Лето любви и смерти - Александр Аде
Шрифт:
Интервал:
Закладка:
– А с каких щей ты решил, что енто «заборские»? Они что, расписались, как на рейхстаге?
– Первое. «Заборские» – те еще отморозки. Нормальные-то бандюганы увозят жертву за город, веревочку с каменюкой на шею – и на дно. И концы в воду. Был индивидуум – нет индивидуума, полеживает себе на глубине, как Ихтиандр, рыбок кормит. А эти ребята без башни: оставляют трупы на месте, где их вскоре и обнаруживают. Почему бы это? Да потому что уверены – их за «шалости» по попке не нашлепают.
Теперь второе. «Заборские» – единственная в нашем городке серьезная криминальная сила. Остальные – так, шелупень. А здесь чувствуется почерк солидной уголовной фирмы.
И третье. Есть у меня сведения, подтверждающие сказанное.
– Что ж ты, милай, своими соображениями с начальством не поделился? Темнишь, скрываешь, финтишь, партизан-подпольщик.
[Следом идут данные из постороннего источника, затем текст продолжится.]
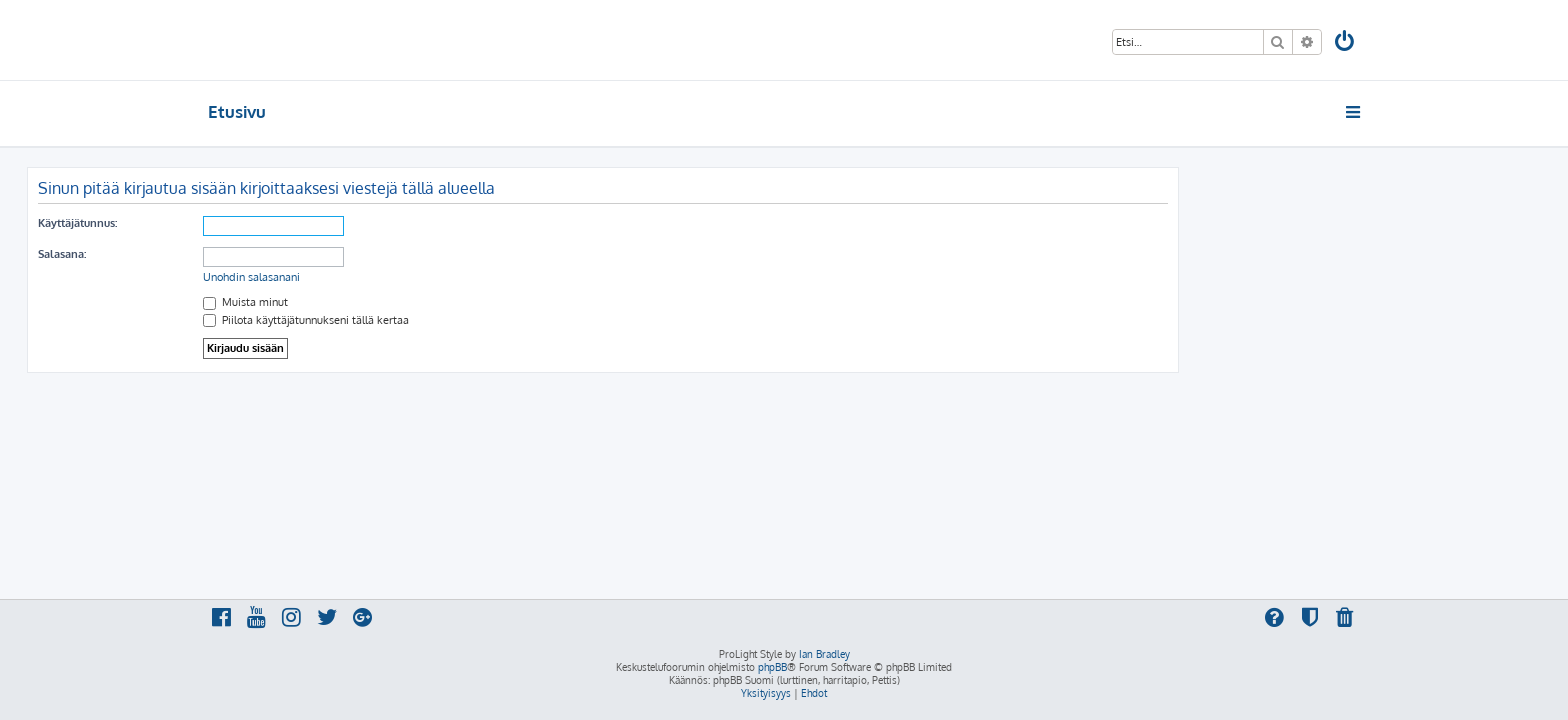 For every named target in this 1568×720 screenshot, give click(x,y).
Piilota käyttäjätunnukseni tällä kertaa (487, 320)
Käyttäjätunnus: (258, 223)
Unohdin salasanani (432, 277)
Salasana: (243, 254)
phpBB (772, 667)
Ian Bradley (824, 654)
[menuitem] (1346, 43)
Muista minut (426, 302) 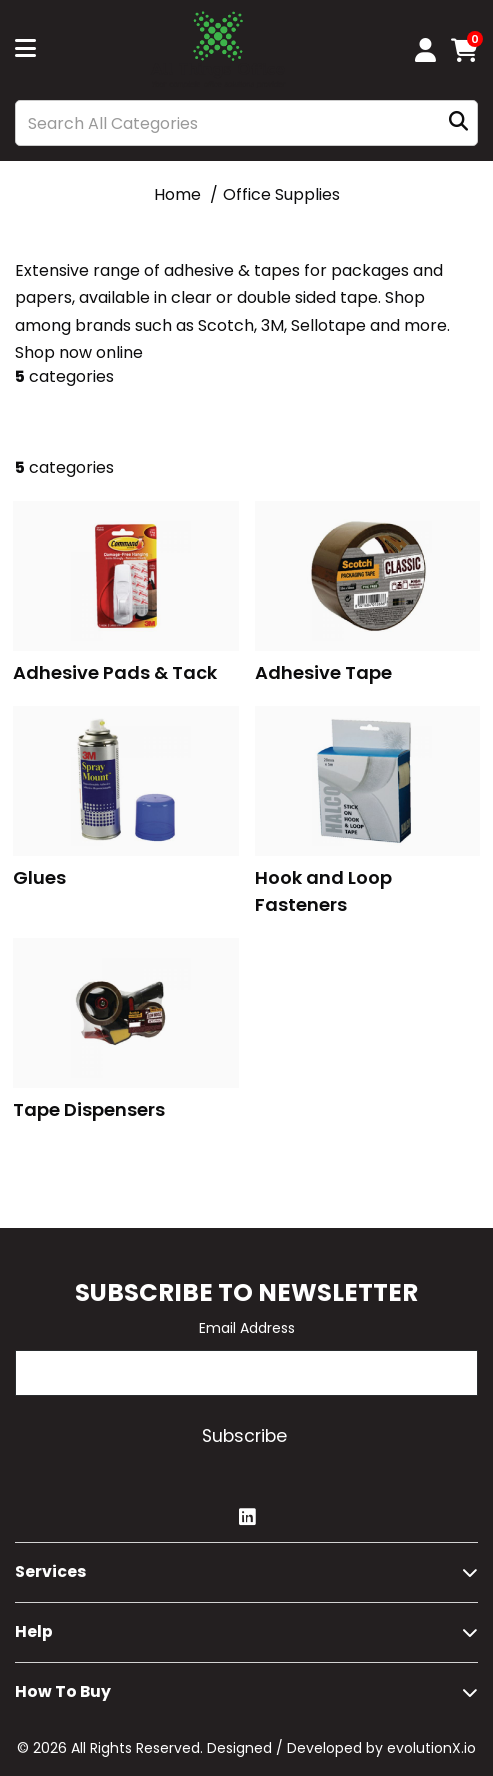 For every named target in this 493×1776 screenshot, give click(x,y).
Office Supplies (281, 194)
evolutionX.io (431, 1748)
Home (177, 194)
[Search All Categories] (246, 123)
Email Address (247, 1328)
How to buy (63, 1691)
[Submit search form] (458, 123)
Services (50, 1571)
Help (34, 1631) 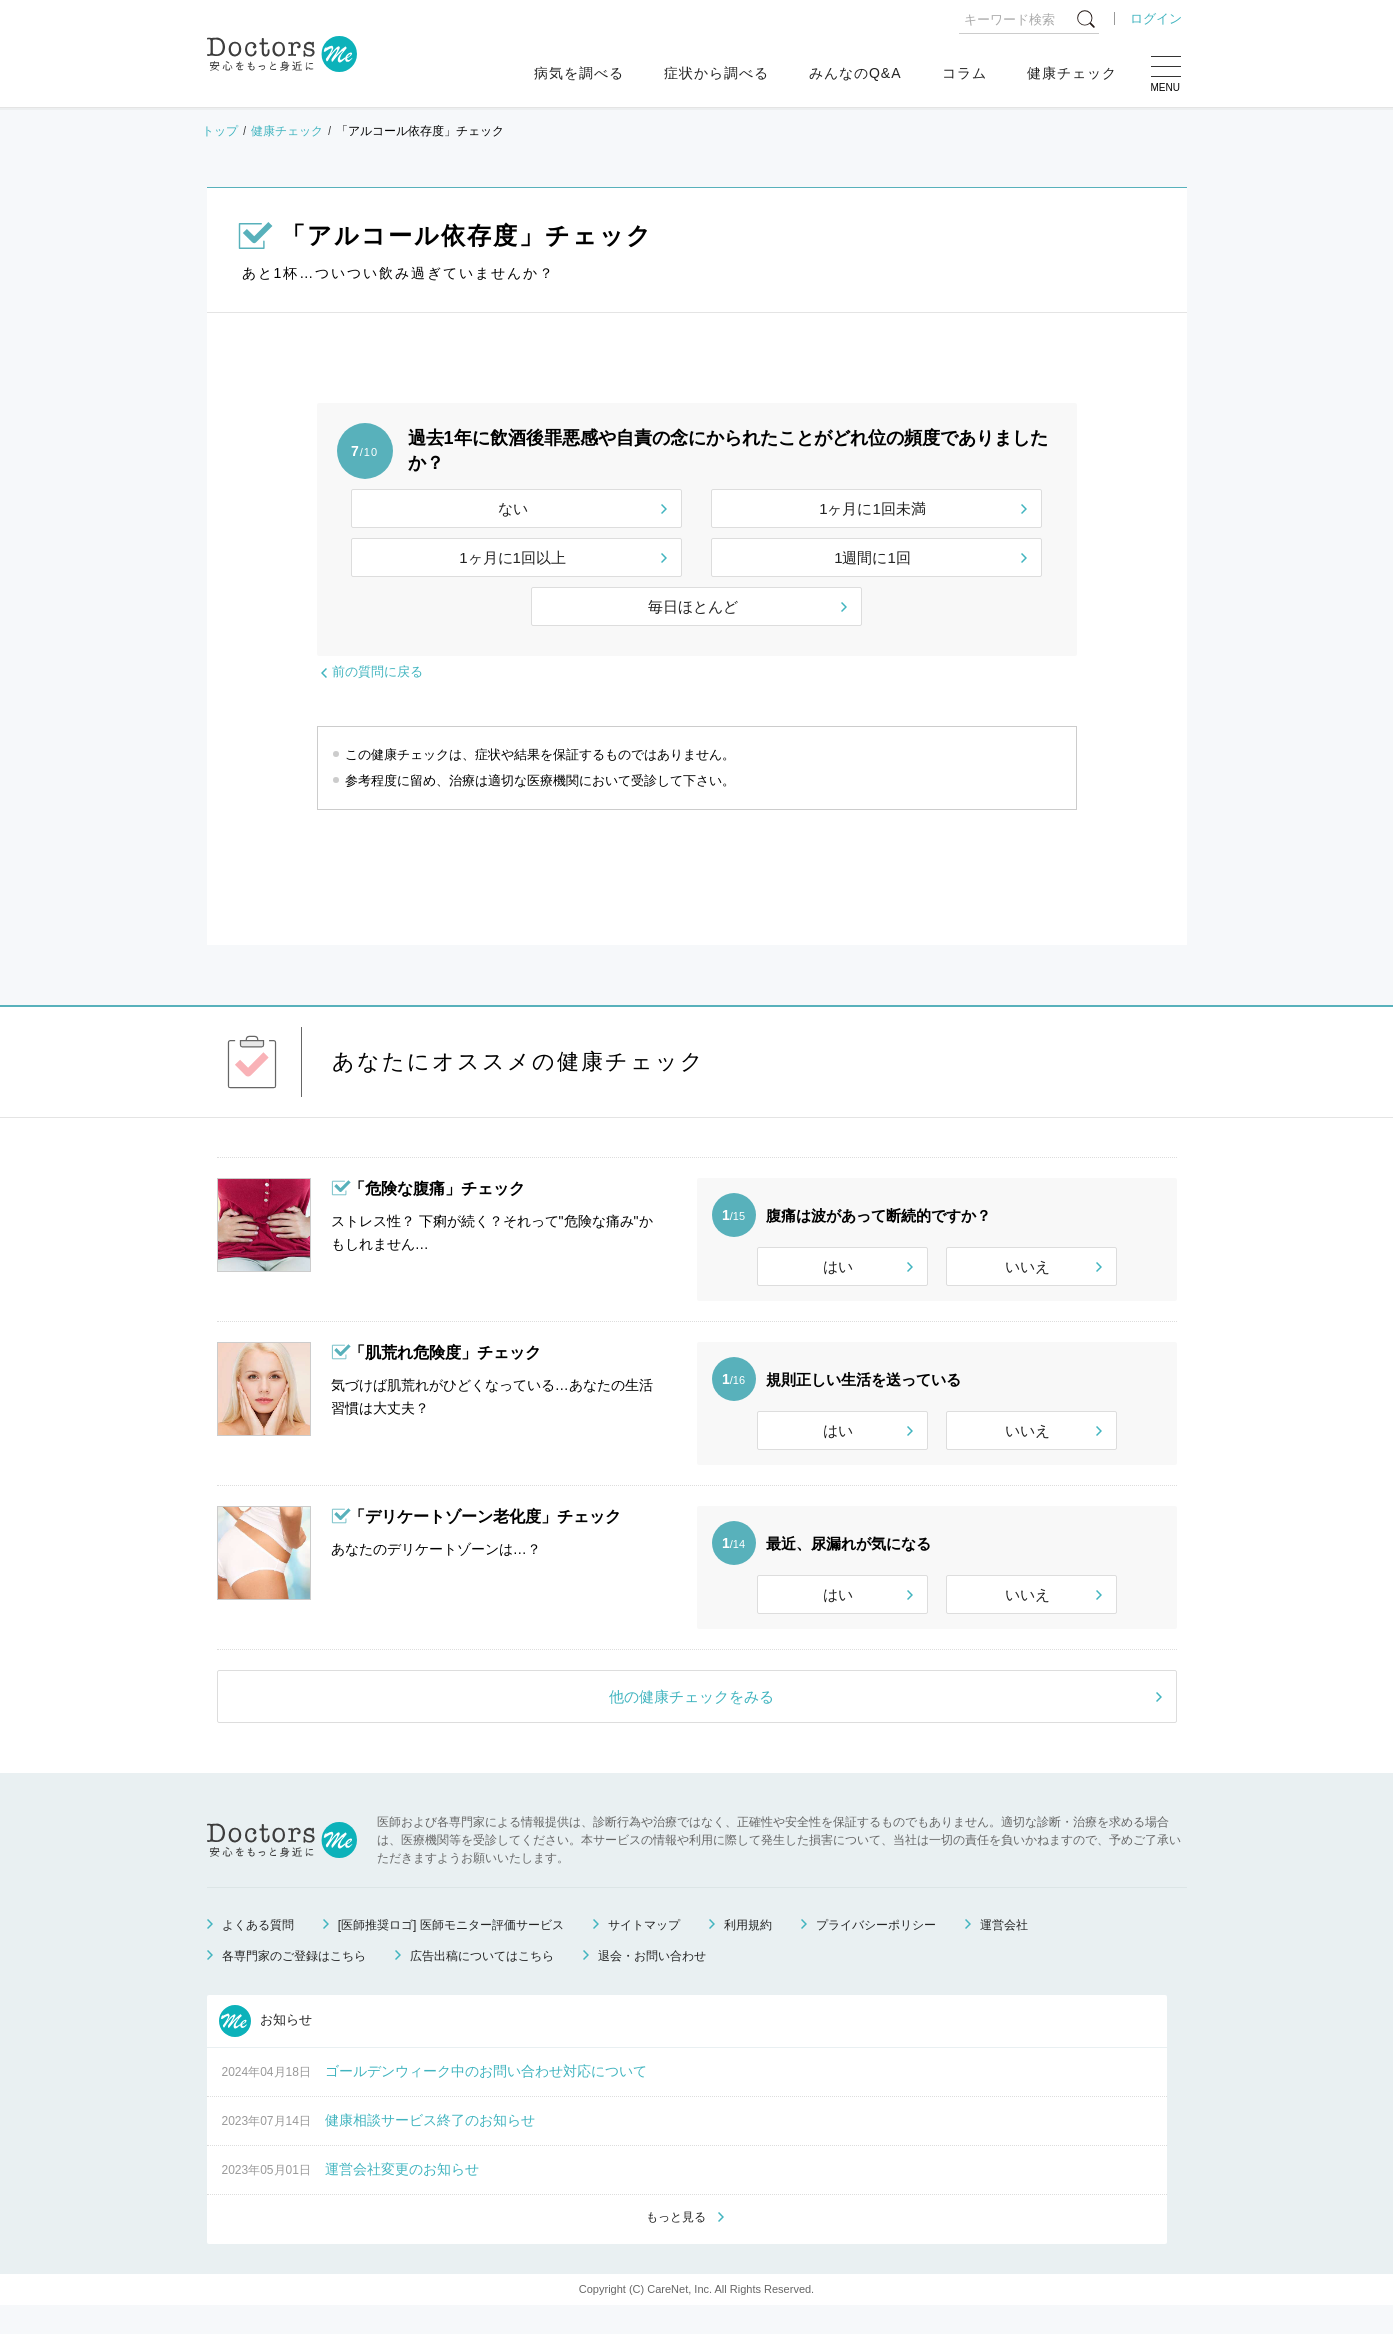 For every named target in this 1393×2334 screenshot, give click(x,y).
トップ (220, 131)
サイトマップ (644, 1952)
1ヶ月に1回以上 (512, 557)
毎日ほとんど (693, 606)
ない (513, 508)
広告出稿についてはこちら (482, 1983)
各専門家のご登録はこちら (294, 1983)
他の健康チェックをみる (691, 1723)
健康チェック (1072, 73)
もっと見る (676, 2245)
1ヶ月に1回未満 (872, 508)
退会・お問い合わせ (652, 1983)
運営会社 (1004, 1952)
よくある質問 (258, 1952)
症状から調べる (716, 73)
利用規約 (748, 1952)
– А на кой хрен, Акулыч? Неужто наши так и не поняли, что имеют дело с «заборскими»? Не верю. Поняли наверняка. Но идти против авторитетной банды не хотят. И точно – ради чего своей единственной жизнью рисковать? Проще списать убийства в глухари. К тому же у «заборских» и в прокуратуре, и в ментуре свои людишки. В прежние-то годы криминала в органы пролезло столько, что и не сосчитать. Как звездочек на небе. Укоренились. Так что теперь и не разберешь, кто рядом. Сегодня он вместе с тобой мелкую шушеру вяжет, а завтра тебе же влепит пулю в затылок: потому что это приказал ему шеф – только не ментовский, а уголовный.
Смахивающий на разжиревшего топтыгина Акулыч разражается смехом, но взгляд его воткнутых в меня глазенок жесткий и злой.
– Может ты, Королечек, считаешь, что и я – тайный агент «заборских»? Не стесняйся, выдай что-нибудь вроде ентого.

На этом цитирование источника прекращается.